Question

Two diametrically opposite points of a metal ring are connected to two terminals of the left gap of metre bridge. The resistance of $11\Omega$ is connected in the right gap. If a null point is obtained at a distance of 45cm from the left end, find the resistance of the metal ring.

Answer 1

In this question we have to apply the concept of resistance, combinations of resistors and the metre bridge. We have to convert the given question into a combination of resistors and then use the combinations to calculate the resistance in the other gap of metre bridge using the formula of metre bridge.

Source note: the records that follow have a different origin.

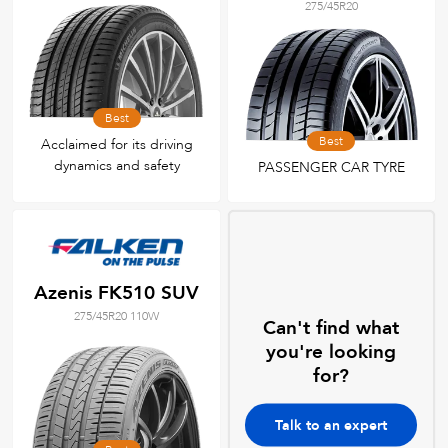
275/45R20
Best
Best
Acclaimed for its driving
dynamics and safety
PASSENGER CAR TYRE
Azenis FK510 SUV
275/45R20 110W
Can't find what
you're looking
for?
Talk to an expert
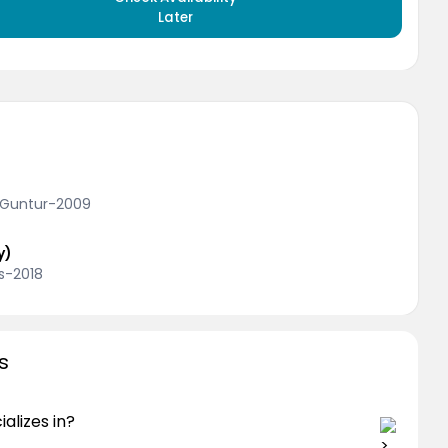
Later
, Guntur-2009
y)
s-2018
s
alizes in?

Complete step by step answer:
We can assume the resistance of the complete ring to be 2R. If we make a connection in two diametrically opposite ends then we can assume the ring to be two half rings connected to the two terminals. This combination is equivalent to two resistors connected in parallel to the two diametrically opposite terminals with half the resistance of the total ring, i.e. R
The above scenario can be explained by the following diagram.


After establishing this diagram, we can easily understand that this is a combination of resistors in parallel combinations with both resistors with value R.
This circuit is connected to the left gap of the metre bridge, but before that we should calculate the equivalent resistance. Of the above ring -setup.
The resistance in this parallel combination is given by:

$$\Rightarrow\dfrac{1}{{{R_{eq}}}} = \dfrac{1}{R} + \dfrac{1}{R}\\\ \Rightarrow\dfrac{1}{{{R_{eq}}}} = \dfrac{2}{R}\\\ \Rightarrow{R_{eq}} = \,\dfrac{R}{2}\Omega$$

Resistance of $\dfrac{R}{2}\Omega$ is connected to the left gap of the metre bridge, for a condition of balanced metre bridge the following condition should be satisfied:
$\dfrac{{{\rm{Resistance in the left gap}}}}{{{\rm{Resistance in the right gap}}}} = \,\dfrac{l}{{100 - l}}$
Given in the question
The resistance in the right gap = $11\Omega$
Length of null point $l$ = 45 cm, and $100 - l = 55$cm
After obtaining all these values we will put it in the formula,
$\Rightarrow\dfrac{{R/2}}{{11}} = \dfrac{{45}}{{55}}\\\ \Rightarrow\dfrac{R}{2} = \dfrac{{45}}{5}\\\ \therefore R = 18\Omega$
The resistance of half the ring is $18\Omega$, therefore the resistance of the total ring is $36\Omega$.

Note: This question can be solved if we assume the ring to be a combination of resistors. If we consider the total resistance of the ring to be R then the calculation will be difficult in comparison if we take the resistance to be 2R.